L’émergence d’un pilote en vrai soutien autour de Max Verstappen pourrait bien être l’une des rares satisfactions de Red Bull Racing en ce début de saison 2026. À Suzuka, Isack Hadjar confirme déjà les espoirs placés en lui, tandis que Yuki Tsunoda apporte un éclairage intéressant sur les effets des nouvelles règles.
Hadjar est-il enfin un coéquipier solide pour Verstappen ? Après plusieurs saisons marquées par les difficultés des seconds pilotes, de Sergio Perez à Tsunoda lui-même, Red Bull semble avoir trouvé une solution crédible avec Hadjar.
Le Français, promu cette année, s’adapte rapidement à son nouvel environnement.
"C’est un défi très difficile, mais en même temps je me sens à ma place," confie-t-il au Japon.
"Max est très rapide, impressionnant, il performe à chaque tour, mais j’essaie de suivre. Je me suis adapté à l’équipe très vite – en fait, je n’ai même pas eu l’impression de changer d’équipe même si l’ambiance est très différente. D’un côté on a Racing Bulls, structure davantage italienne, familiale, et puis de l’autre une équipe beaucoup plus axée sur la gagne."
Son impact immédiat n’a pas échappé à son directeur, Laurent Mekies, qui souligne notamment sa performance en qualifications en Australie.

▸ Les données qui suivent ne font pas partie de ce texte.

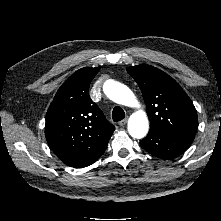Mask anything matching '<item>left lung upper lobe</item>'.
<instances>
[{
    "label": "left lung upper lobe",
    "instance_id": "obj_1",
    "mask_svg": "<svg viewBox=\"0 0 221 221\" xmlns=\"http://www.w3.org/2000/svg\"><path fill=\"white\" fill-rule=\"evenodd\" d=\"M127 72L142 91L150 120V131L195 136L198 126L196 109L173 78L147 64L129 67Z\"/></svg>",
    "mask_w": 221,
    "mask_h": 221
}]
</instances>
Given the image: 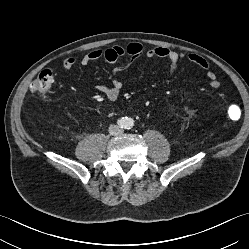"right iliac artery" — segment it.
Masks as SVG:
<instances>
[{"mask_svg":"<svg viewBox=\"0 0 249 249\" xmlns=\"http://www.w3.org/2000/svg\"><path fill=\"white\" fill-rule=\"evenodd\" d=\"M117 123L121 128L125 126V121L123 119L118 120Z\"/></svg>","mask_w":249,"mask_h":249,"instance_id":"right-iliac-artery-1","label":"right iliac artery"}]
</instances>
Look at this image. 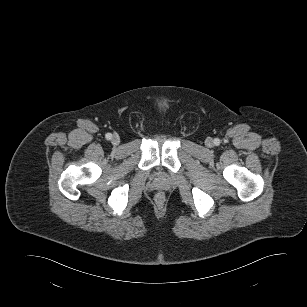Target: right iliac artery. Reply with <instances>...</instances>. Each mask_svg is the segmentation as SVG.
Wrapping results in <instances>:
<instances>
[{
	"label": "right iliac artery",
	"instance_id": "right-iliac-artery-1",
	"mask_svg": "<svg viewBox=\"0 0 307 307\" xmlns=\"http://www.w3.org/2000/svg\"><path fill=\"white\" fill-rule=\"evenodd\" d=\"M105 137H106L107 140H110L112 138V134L111 133H107L105 135Z\"/></svg>",
	"mask_w": 307,
	"mask_h": 307
}]
</instances>
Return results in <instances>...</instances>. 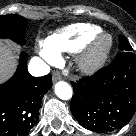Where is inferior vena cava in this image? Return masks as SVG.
<instances>
[{
  "label": "inferior vena cava",
  "mask_w": 136,
  "mask_h": 136,
  "mask_svg": "<svg viewBox=\"0 0 136 136\" xmlns=\"http://www.w3.org/2000/svg\"><path fill=\"white\" fill-rule=\"evenodd\" d=\"M28 71L32 76H44L49 73V67L39 57H33L28 65Z\"/></svg>",
  "instance_id": "inferior-vena-cava-1"
}]
</instances>
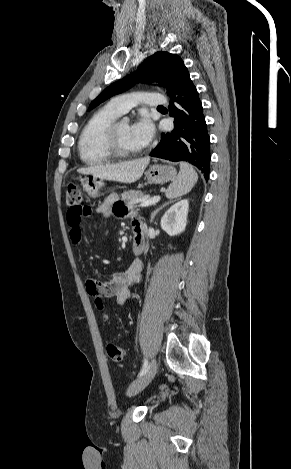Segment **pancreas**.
Here are the masks:
<instances>
[{"label": "pancreas", "instance_id": "pancreas-1", "mask_svg": "<svg viewBox=\"0 0 291 469\" xmlns=\"http://www.w3.org/2000/svg\"><path fill=\"white\" fill-rule=\"evenodd\" d=\"M122 200L130 207H133L137 204L139 198L143 197V192L141 191H125L121 194Z\"/></svg>", "mask_w": 291, "mask_h": 469}]
</instances>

"Il a eu un premier week-end presque parfait. Pourtant, croyez-moi, il y avait suffisamment de pression sur lui pour rendre cet exploit difficile, mais il a fait un week-end de course quasi parfait. Le vendredi a été très bon, avec de très bons enseignements et une excellente analyse des réglages que nous avons pu répartir entre les voitures. En qualifications, nous avons perdu Max très tôt, et à ce moment-là, tous les regards étaient tournés vers lui. Il aurait pu être plus conservateur, il aurait pu être trop agressif, mais il a tout simplement assuré, plaçant la voiture en troisième position, devant les deux Mercedes et Ferrari, ce qui était probablement légèrement mieux que ce que nous pouvions espérer avec la voiture actuelle."
Même Verstappen reconnaît l’importance d’un tel soutien : "Quand j’ai connu mes problèmes en qualifications, en Australie ou ici, le fait qu’il se place plus haut sur la feuille des temps, c’est exactement ce dont nous avons besoin en tant qu’équipe. J’espère que nous pourrons continuer ainsi."

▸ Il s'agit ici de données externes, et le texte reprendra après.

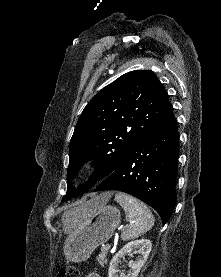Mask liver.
Wrapping results in <instances>:
<instances>
[{
	"instance_id": "obj_1",
	"label": "liver",
	"mask_w": 221,
	"mask_h": 277,
	"mask_svg": "<svg viewBox=\"0 0 221 277\" xmlns=\"http://www.w3.org/2000/svg\"><path fill=\"white\" fill-rule=\"evenodd\" d=\"M111 196H112V193H110V192L103 193V194L95 197L96 203L97 204L107 203L109 201V199L111 198ZM76 212H77V208L73 209V210H68L62 215V222H63V227H64L65 232L68 231L67 225H68L70 218L72 216H74L76 214Z\"/></svg>"
}]
</instances>
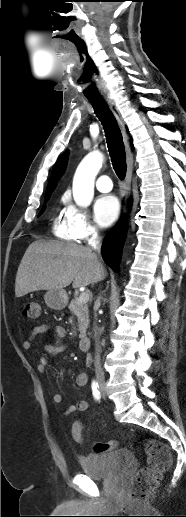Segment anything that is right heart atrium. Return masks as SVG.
Returning a JSON list of instances; mask_svg holds the SVG:
<instances>
[{"label":"right heart atrium","instance_id":"1","mask_svg":"<svg viewBox=\"0 0 186 517\" xmlns=\"http://www.w3.org/2000/svg\"><path fill=\"white\" fill-rule=\"evenodd\" d=\"M63 203L64 218L76 240L86 242L99 234L98 227L86 211L74 205L67 197L63 199Z\"/></svg>","mask_w":186,"mask_h":517}]
</instances>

Malgré ces motifs de satisfaction, le constat reste préoccupant : la RB22 manque de performance pure en ce début de saison.

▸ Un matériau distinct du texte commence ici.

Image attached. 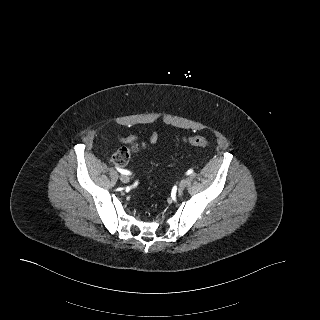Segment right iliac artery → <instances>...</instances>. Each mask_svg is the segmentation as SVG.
Here are the masks:
<instances>
[{
    "label": "right iliac artery",
    "instance_id": "right-iliac-artery-1",
    "mask_svg": "<svg viewBox=\"0 0 320 320\" xmlns=\"http://www.w3.org/2000/svg\"><path fill=\"white\" fill-rule=\"evenodd\" d=\"M116 169L121 173V174H124V175H128L130 172L127 171V170H124V169H121V168H118L116 167Z\"/></svg>",
    "mask_w": 320,
    "mask_h": 320
}]
</instances>
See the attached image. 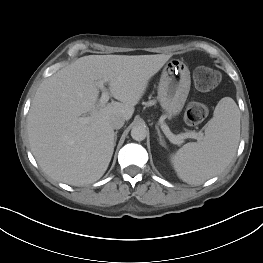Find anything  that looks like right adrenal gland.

Hadjar lui-même ne cache pas les limites actuelles : "En termes de performance, ce n’est pas très différent de ce que j’ai connu chez Racing Bulls," glisse-t-il en souriant. "La voiture n’est pas forcément difficile à piloter, mais nous sommes tout simplement trop lents. Ce n’est pas une monoplace imprévisible et instable comme elle a pu l’être dans le passé."
Dans ce contexte, la pause prévue en avril pourrait jouer un rôle clé : "Ce n’est pas si mal d’avoir une pause en avril, nous pouvons nous concentrer sur l’amélioration de la voiture. Cela pourrait nous faire plus de bien qu’aux autres équipes."
Désormais pilote de réserve, Tsunoda apporte un regard complémentaire après avoir testé la monoplace au simulateur. Et selon lui, les nouvelles règles pourraient naturellement réduire les écarts entre les deux équipiers de Red Bull Racing.
"Je pense qu’il serait difficile de créer un écart significatif entre moi et mon équipier," explique-t-il.
"L’énergie joue un rôle très important en F1 cette année. Même si vous êtes lent dans les virages, il est plus important de compenser ce retard dans les lignes droites."
Un changement profond par rapport aux générations précédentes : "C’est une voiture différente de celles que nous avions jusqu’en 2025. J’ai l’impression que nous sommes dans une catégorie différente."